> Exercise objective: Each and every line below goes into your answer unchanged, but leave out the images.

> Given material:
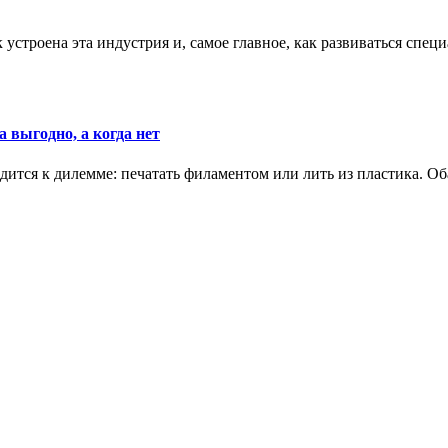
к устроена эта индустрия и, самое главное, как развиваться спец
 выгодно, а когда нет
ится к дилемме: печатать филаментом или лить из пластика. Оба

> Expected output:
к устроена эта индустрия и, самое главное, как развиваться спец
 выгодно, а когда нет
ится к дилемме: печатать филаментом или лить из пластика. Оба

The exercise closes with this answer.